What Did Paul Look Like?

In class the other day we discussed Paul’s personal presence.  He notes in 1 Corinthians 2 that when he was in Corinth he intentionally avoided impressive rhetorical displays by purposefully embodying the crucified Christ.

Passages like that provoke the imagination—how exactly did that play out?  And, beyond that, what did Paul look like?

We can’t know for sure, obviously, but we get a few clues from the New Testament and early church history.  Putting it frankly, he probably wasn’t all that pleasant to behold.

Icon of Paul

He wasn’t terribly polished and well put-together, and was probably a poor public speaker.  In 2 Cor. 10:10, he acknowledged that many in the Corinthians church were criticizing him for his unimpressive preaching:

I know what some people are saying: “His letters are severe and powerful, but in person he is weak and his speech is worth nothing” (CEB).

Beyond being unimpressive, however, his appearance may have actually been revolting.  In Acts 14:19-20, Luke records this incident:

Then some Jews came from Antioch and Iconium and won the crowd over.
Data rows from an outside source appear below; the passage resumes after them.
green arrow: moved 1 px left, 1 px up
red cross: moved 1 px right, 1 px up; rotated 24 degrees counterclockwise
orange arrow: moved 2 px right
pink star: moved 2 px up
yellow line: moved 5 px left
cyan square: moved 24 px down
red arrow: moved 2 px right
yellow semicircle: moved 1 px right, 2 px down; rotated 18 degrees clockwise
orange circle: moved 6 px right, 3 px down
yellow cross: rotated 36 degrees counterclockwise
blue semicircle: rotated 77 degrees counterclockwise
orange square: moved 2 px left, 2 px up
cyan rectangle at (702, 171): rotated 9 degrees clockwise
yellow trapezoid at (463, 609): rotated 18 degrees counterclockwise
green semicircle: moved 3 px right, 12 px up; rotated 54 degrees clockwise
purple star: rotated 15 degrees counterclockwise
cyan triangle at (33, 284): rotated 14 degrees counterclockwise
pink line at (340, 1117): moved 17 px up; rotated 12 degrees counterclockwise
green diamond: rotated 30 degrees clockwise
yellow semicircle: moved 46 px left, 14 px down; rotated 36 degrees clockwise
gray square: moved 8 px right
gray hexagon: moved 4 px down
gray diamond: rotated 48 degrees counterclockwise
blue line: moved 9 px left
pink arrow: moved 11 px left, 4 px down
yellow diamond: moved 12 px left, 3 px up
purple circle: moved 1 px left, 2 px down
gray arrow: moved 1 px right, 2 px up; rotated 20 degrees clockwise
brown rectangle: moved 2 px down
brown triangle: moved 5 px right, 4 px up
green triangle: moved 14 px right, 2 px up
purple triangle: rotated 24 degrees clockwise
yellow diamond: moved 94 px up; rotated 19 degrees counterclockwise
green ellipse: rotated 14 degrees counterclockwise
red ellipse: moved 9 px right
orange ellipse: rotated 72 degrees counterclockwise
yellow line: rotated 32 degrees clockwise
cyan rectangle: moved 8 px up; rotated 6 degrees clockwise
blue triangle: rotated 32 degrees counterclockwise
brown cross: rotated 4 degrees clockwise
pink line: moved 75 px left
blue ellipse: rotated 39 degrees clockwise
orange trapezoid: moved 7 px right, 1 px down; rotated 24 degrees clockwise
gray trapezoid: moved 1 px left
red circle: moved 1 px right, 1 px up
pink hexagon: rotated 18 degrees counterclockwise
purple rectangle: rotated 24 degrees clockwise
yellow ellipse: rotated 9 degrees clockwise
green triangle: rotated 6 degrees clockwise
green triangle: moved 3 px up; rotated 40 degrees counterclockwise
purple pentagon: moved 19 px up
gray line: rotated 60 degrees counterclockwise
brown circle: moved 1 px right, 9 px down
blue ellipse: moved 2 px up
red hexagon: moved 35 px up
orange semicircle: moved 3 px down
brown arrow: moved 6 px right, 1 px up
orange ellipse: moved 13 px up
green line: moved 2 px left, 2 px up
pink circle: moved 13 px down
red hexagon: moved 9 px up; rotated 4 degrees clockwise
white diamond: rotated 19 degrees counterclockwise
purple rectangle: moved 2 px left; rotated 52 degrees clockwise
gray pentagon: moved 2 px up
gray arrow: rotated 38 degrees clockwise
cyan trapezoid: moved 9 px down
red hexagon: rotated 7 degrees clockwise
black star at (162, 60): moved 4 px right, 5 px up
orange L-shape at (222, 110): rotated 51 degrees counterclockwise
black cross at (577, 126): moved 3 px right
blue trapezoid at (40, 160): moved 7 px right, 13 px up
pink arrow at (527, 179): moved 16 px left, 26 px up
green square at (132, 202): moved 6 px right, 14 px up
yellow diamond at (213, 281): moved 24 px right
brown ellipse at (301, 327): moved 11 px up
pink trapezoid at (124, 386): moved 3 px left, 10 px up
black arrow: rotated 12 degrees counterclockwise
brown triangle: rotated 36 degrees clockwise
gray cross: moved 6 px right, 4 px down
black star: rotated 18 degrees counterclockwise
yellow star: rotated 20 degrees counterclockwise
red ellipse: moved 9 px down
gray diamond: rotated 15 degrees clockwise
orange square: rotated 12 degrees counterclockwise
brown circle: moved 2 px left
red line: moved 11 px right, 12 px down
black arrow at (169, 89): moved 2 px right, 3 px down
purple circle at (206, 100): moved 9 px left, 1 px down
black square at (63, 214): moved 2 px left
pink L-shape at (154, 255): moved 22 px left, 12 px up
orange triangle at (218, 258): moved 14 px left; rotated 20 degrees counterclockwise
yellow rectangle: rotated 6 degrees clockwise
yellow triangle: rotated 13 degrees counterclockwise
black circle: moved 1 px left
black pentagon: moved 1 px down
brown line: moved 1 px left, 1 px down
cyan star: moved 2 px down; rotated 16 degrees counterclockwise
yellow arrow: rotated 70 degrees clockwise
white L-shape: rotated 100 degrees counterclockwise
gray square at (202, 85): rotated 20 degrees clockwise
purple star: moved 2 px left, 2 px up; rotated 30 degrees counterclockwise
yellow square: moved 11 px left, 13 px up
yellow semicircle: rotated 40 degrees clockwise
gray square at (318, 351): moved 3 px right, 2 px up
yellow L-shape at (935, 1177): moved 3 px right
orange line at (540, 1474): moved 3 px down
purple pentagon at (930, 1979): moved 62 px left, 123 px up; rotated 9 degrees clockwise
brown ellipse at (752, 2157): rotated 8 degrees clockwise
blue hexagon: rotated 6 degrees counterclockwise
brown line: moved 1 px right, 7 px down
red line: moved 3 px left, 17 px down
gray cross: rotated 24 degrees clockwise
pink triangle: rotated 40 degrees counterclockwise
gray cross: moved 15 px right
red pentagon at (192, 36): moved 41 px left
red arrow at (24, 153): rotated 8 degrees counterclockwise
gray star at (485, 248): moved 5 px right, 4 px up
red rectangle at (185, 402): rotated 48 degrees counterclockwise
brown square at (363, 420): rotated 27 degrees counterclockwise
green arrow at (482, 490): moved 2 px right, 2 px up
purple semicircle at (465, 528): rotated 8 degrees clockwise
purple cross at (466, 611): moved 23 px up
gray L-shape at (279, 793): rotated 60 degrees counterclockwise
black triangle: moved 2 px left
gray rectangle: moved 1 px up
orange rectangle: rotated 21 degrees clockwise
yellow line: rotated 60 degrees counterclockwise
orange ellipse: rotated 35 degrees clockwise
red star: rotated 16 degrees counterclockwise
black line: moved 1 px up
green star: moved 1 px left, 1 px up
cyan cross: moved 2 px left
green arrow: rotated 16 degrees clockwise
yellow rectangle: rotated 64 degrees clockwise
They stoned Paul and dragged him outside the city, thinking he was dead. But after the disciples had gathered around him, he got up and went back into the city. The next day he and Barnabas left for Derbe.

Luke is provoking our sanctified imaginations regarding the brutality of this scene.  It’s supposed to be shocking!  Paul’s injuries must have been horrible if a riotous crowd fueled by religious zeal brutalized Paul so badly that they thought he was dead!

Just after this episode, Paul and his companions made their way to Derbe, likely one of the churches to which he wrote Galatians.  In Galatians 4, Paul says that he visited them the first time because of a bodily condition that “put them to the test” (Gal. 4:13-14).

He probably had to crash in Derbe just to recuperate from the broken bones, cuts, bruises, and crushed skull.  It’s reasonable to assume that if a frenzied crowd stoned a person (think “boulders,” not “stones”) to the point where they were sure he was dead, that’s the sort of shape he’d be in.

His physical presence in Galatia probably turned stomachs.  He finishes his letter by saying of his scars, bruises, and injuries that “I bear on my body the marks of Jesus” (Gal. 6:17).

Apostle Paul

I used to joke with my undergraduate students that if Paul were to speak in our university chapel, the large screens at the front that display the speaker’s image might just so happen to not be working that day!

I’m not sure how accurate it is, nor to what extent these New Testament indications influenced it, but there’s a mention of Paul’s appearance in the second-century apocryphal text called “The Acts of Paul and Thecla.”  It’s sort of a comical description, but it imagines Paul as “a man small in size, bald-headed, bow-legged, stocky with eyebrows meeting, rather long-nosed.”

If we imagine Paul through our modern projections of what ministry super-stars are supposed to look like, we’d be seriously disappointed if we ever did meet him!

6 thoughts on “What Did Paul Look Like?

  1. Laurence Angell

    I don’t care what Paul looked like but he sure could write Koine Greek well. But I am not sure that I trust Luke’s description as I think that Luke was a sort of a historical-fiction type writer. He added things to his stories to make them more interesting. He wasn’t be dishonest but just following Greek writing habit and procedures of the time.

    1. timgombis

      That’s a pretty skeptical perspective, Laurence. You’re right that Luke isn’t writing “history,” but does that mean that you can’t trust what he writes? It seems that while Luke writes a theologically-oriented narrative, he knew Paul well, so surely what he writes represents historical reality to some extent.

    1. timgombis

      Cheers, Andrew. Nice conclusion: “But it helps to demythologize these figures, including Jesus, who have become so idealized in our minds that we forget that they shared in the common unexceptional humanity of the largely unknown multitudes who flock the streets of a distant past.”

      Depicting Jesus as a Northern European (as you indicate in your beginning) is just one of the ways we’ve (re)made Jesus in our image. Stephen Prothero’s work, American Jesus, is a nice survey of other ways this has been done.

    1. timgombis

      Hey, take it easy–I understand the hesitance to take Luke as writing straight history. He actually isn’t doing that, but there’s good reason to see his account of Paul as giving us a good idea of what sort of brutal physical shape Paul was in.